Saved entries
%%
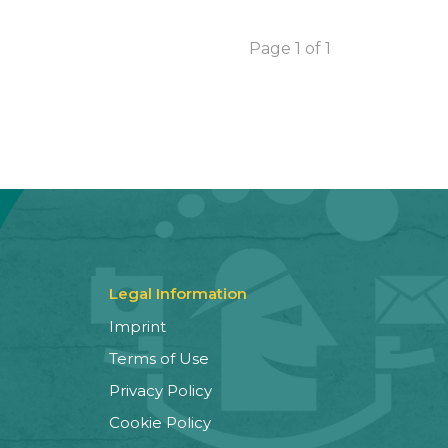
Page 1 of 1
Legal Information
Imprint
Terms of Use
Privacy Policy
Cookie Policy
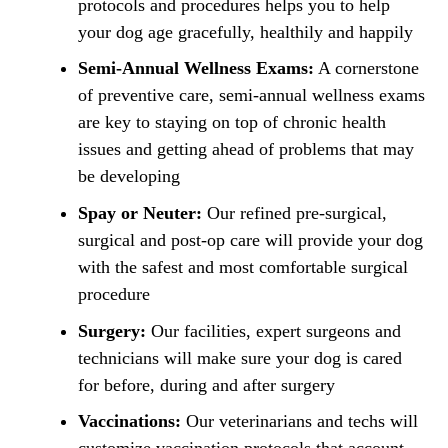
protocols and procedures helps you to help
your dog age gracefully, healthily and happily
Semi-Annual Wellness Exams:
A cornerstone
of preventive care, semi-annual wellness exams
are key to staying on top of chronic health
issues and getting ahead of problems that may
be developing
Spay or Neuter:
Our refined pre-surgical,
surgical and post-op care will provide your dog
with the safest and most comfortable surgical
procedure
Surgery:
Our facilities, expert surgeons and
technicians will make sure your dog is cared
for before, during and after surgery
Vaccinations:
Our veterinarians and techs will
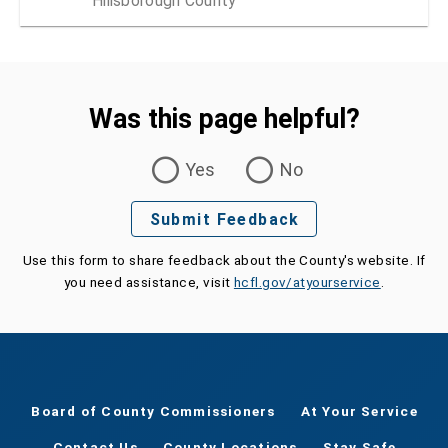
Hillsborough County
Was this page helpful?
Was this page helpful?
Yes
No
Submit Feedback
Use this form to share feedback about the County's website. If
you need assistance, visit
hcfl.gov/atyourservice
.
Board of County Commissioners
At Your Service
Contact Us
County Locations
Stay Safe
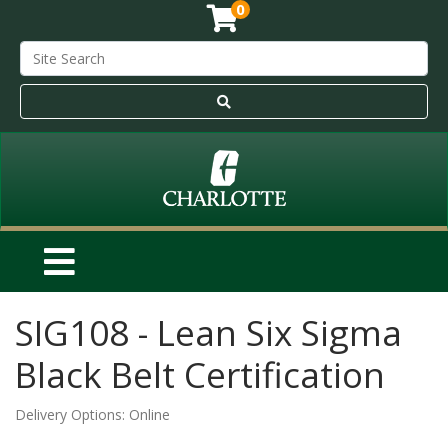
0
SIG108
-
Lean Six Sigma
Black Belt Certification
Delivery Options
Online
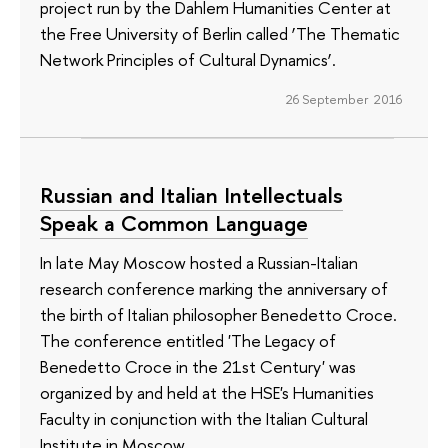
project run by the Dahlem Humanities Center at
the Free University of Berlin called ‘The Thematic
Network Principles of Cultural Dynamics’.
26 September 2016
Russian and Italian Intellectuals
Speak a Common Language
In late May Moscow hosted a Russian-Italian
research conference marking the anniversary of
the birth of Italian philosopher Benedetto Croce.
The conference entitled 'The Legacy of
Benedetto Croce in the 21st Century' was
organized by and held at the HSE's Humanities
Faculty in conjunction with the Italian Cultural
Institute in Moscow.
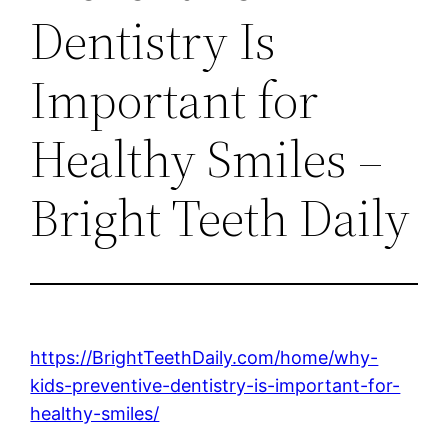
Dentistry Is
Important for
Healthy Smiles –
Bright Teeth Daily
https://BrightTeethDaily.com/home/why-
kids-preventive-dentistry-is-important-for-
healthy-smiles/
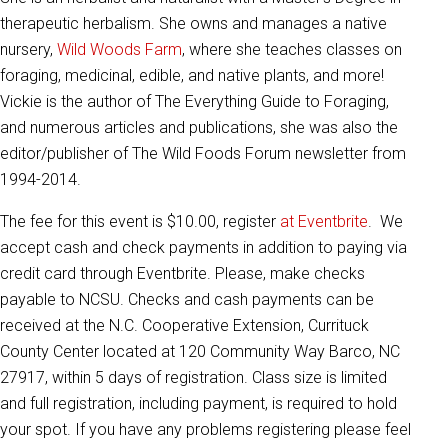
therapeutic herbalism. She owns and manages a native
nursery,
Wild Woods Farm
, where she teaches classes on
foraging, medicinal, edible, and native plants, and more!
Vickie is the author of The Everything Guide to Foraging,
and numerous articles and publications, she was also the
editor/publisher of The Wild Foods Forum newsletter from
1994-2014.
The fee for this event is $10.00, register
at Eventbrite
. We
accept cash and check payments in addition to paying via
credit card through Eventbrite. Please, make checks
payable to NCSU. Checks and cash payments can be
received at the N.C. Cooperative Extension, Currituck
County Center located at 120 Community Way Barco, NC
27917, within 5 days of registration. Class size is limited
and full registration, including payment, is required to hold
your spot. If you have any problems registering please feel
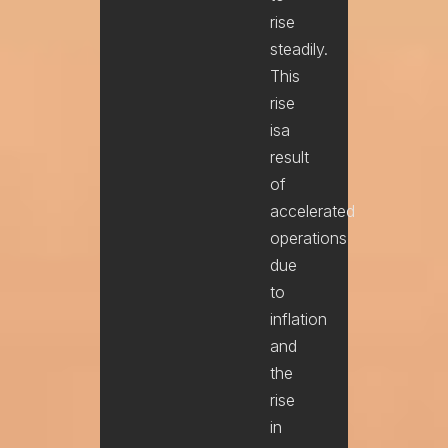
rise
steadily.
This
rise
isa
result
of
accelerated
operations
due
to
inflation
and
the
rise
in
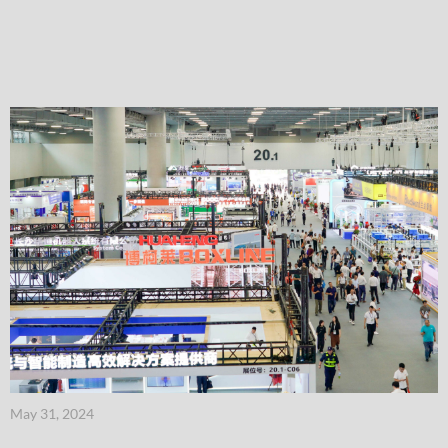
May 31, 2024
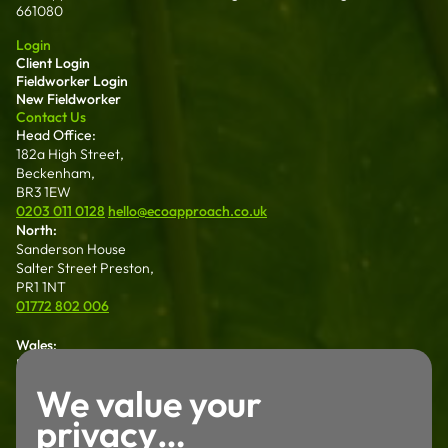
661080
Login
Client Login
Fieldworker Login
New Fieldworker
Contact Us
Head Office:
182a High Street,
Beckenham,
BR3 1EW
0203 011 0128
hello@ecoapproach.co.uk
North:
Sanderson House
Salter Street Preston,
PR1 1NT
01772 802 006
Wales:
Dalton House 35
Chester St Wrexham
We value your
LL13 8AH
privacy…
01772 802 006
Careers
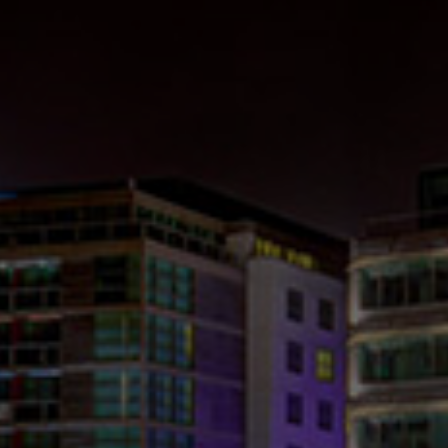
Check Balance
Contact Us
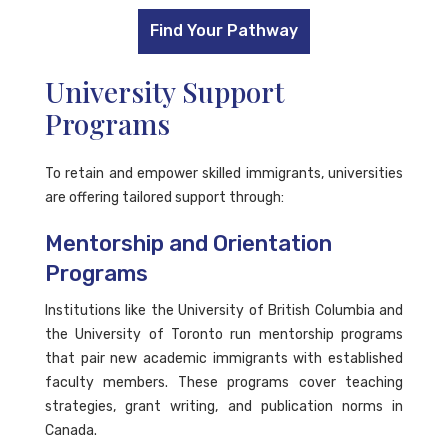
Find Your Pathway
University Support
Programs
To retain and empower skilled immigrants, universities
are offering tailored support through:
Mentorship and Orientation
Programs
Institutions like the University of British Columbia and
the University of Toronto run mentorship programs
that pair new academic immigrants with established
faculty members. These programs cover teaching
strategies, grant writing, and publication norms in
Canada.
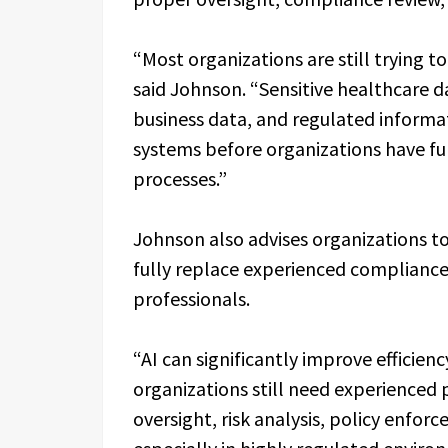
“Most organizations are still trying t
said Johnson. “Sensitive healthcare d
business data, and regulated informat
systems before organizations have fu
processes.”
Johnson also advises organizations to 
fully replace experienced compliance
professionals.
“AI can significantly improve efficie
organizations still need experienced 
oversight, risk analysis, policy enfo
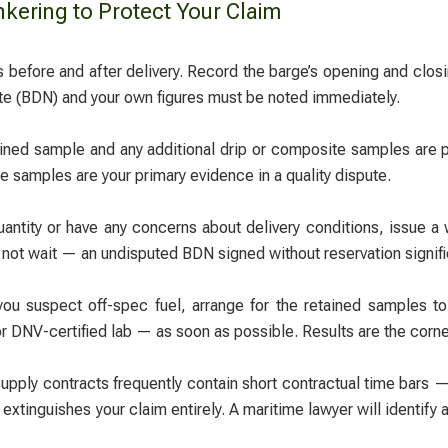
kering to Protect Your Claim
 before and after delivery. Record the barge’s opening and closi
e (BDN) and your own figures must be noted immediately.
ned sample and any additional drip or composite samples are pr
 samples are your primary evidence in a quality dispute.
uantity or have any concerns about delivery conditions, issue a 
 not wait — an undisputed BDN signed without reservation signif
you suspect off-spec fuel, arrange for the retained samples t
DNV-certified lab — as soon as possible. Results are the corner
pply contracts frequently contain short contractual time bars —
 extinguishes your claim entirely. A maritime lawyer will identify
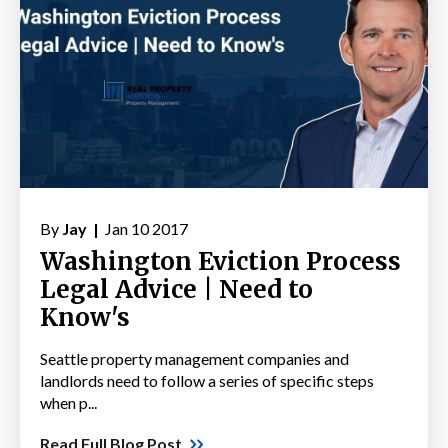
By
Jay |
Jan 10 2017
Washington Eviction Process
Legal Advice | Need to
Know's
Seattle property management companies and
landlords need to follow a series of specific steps
when p...
Read Full Blog Post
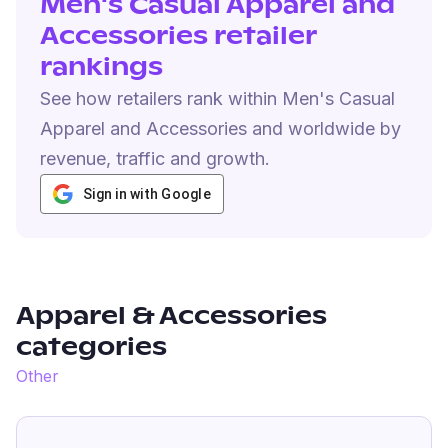
Men's Casual Apparel and
Accessories retailer
rankings
See how retailers rank within Men's Casual
Apparel and Accessories and worldwide by
revenue, traffic and growth.
Sign in with Google
Apparel & Accessories
categories
Other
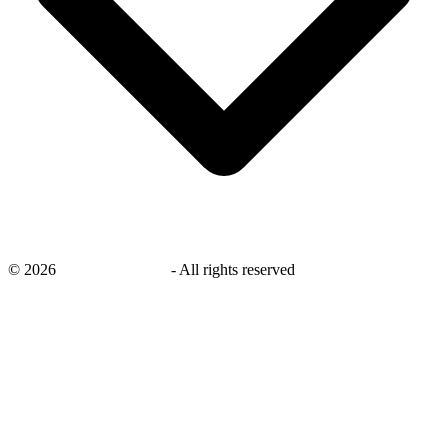
©
2026
savingsays.co.uk
-
All rights reserved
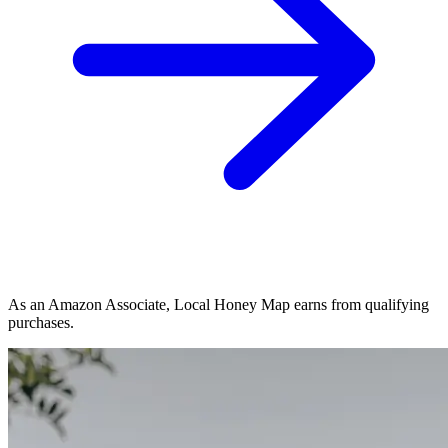
As an Amazon Associate, Local Honey Map earns from qualifying
purchases.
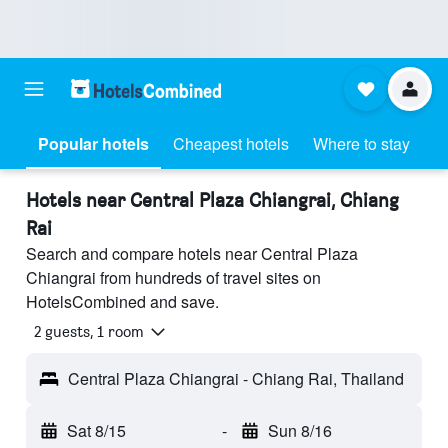
Popular hotels
Cheapest hotels
Where to stay
Hotels near Central Plaza Chiangrai, Chiang
Rai
Search and compare hotels near Central Plaza
Chiangrai from hundreds of travel sites on
HotelsCombined and save.
2 guests, 1 room
Central Plaza Chiangrai - Chiang Rai, Thailand
Sat 8/15
-
Sun 8/16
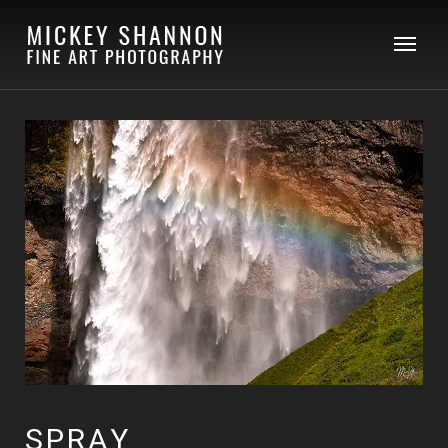
SPRAY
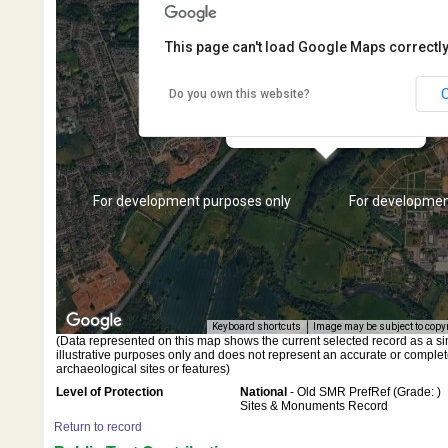
This page can't load Google Maps correctly
Do you own this website?
Migration period brooch
fragment
s only
For development purposes only
For developmen
Keyboard shortcuts
Image may be subject to copy
(Data represented on this map shows the current selected record as a singl
illustrative purposes only and does not represent an accurate or complet
archaeological sites or features)
Level of Protection
National
- Old SMR PrefRef (Grade: )
Sites & Monuments Record
Return to record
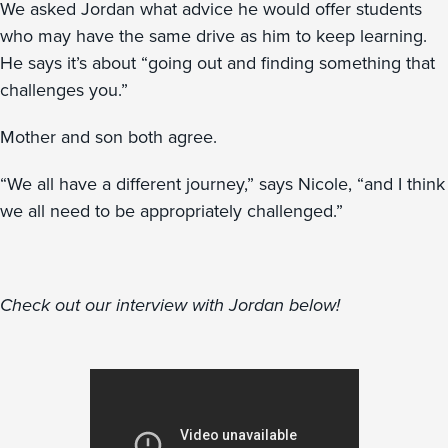
We asked Jordan what advice he would offer students
who may have the same drive as him to keep learning.
He says it’s about “going out and finding something that
challenges you.”
Mother and son both agree.
“We all have a different journey,” says Nicole, “and I think
we all need to be appropriately challenged.”
Check out our interview with Jordan below!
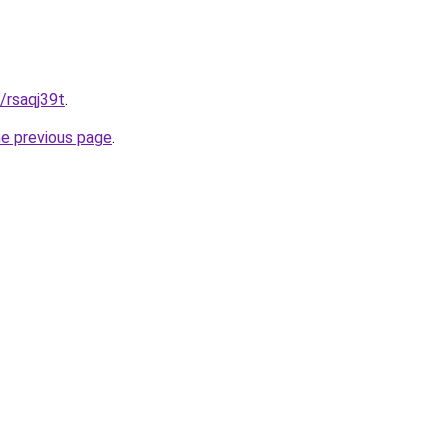
t/rsaqj39t
.
he previous page
.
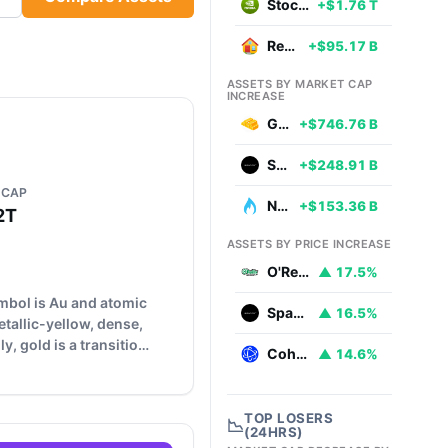
Stocks
+$1.76 T
Real Estate
+$95.17 B
ASSETS BY MARKET CAP
INCREASE
Gold
+$746.76 B
SpaceX
+$248.91 B
 CAP
Natural Gas
+$153.36 B
2T
ASSETS BY PRICE INCREASE
O'Reilly Automotive
▲ 17.5%
ymbol is Au and atomic
SpaceX
▲ 16.5%
etallic-yellow, dense,
y, gold is a transitio…
Coherent
▲ 14.6%
TOP LOSERS
📉
(24HRS)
%%
**EXERCISE REQUIREMENTS**
Pull out the lines above in which the word "within" appears.

**RESULT**
27917, within 5 days of registration. Class size is limited
See how retailers rank within Men's Casual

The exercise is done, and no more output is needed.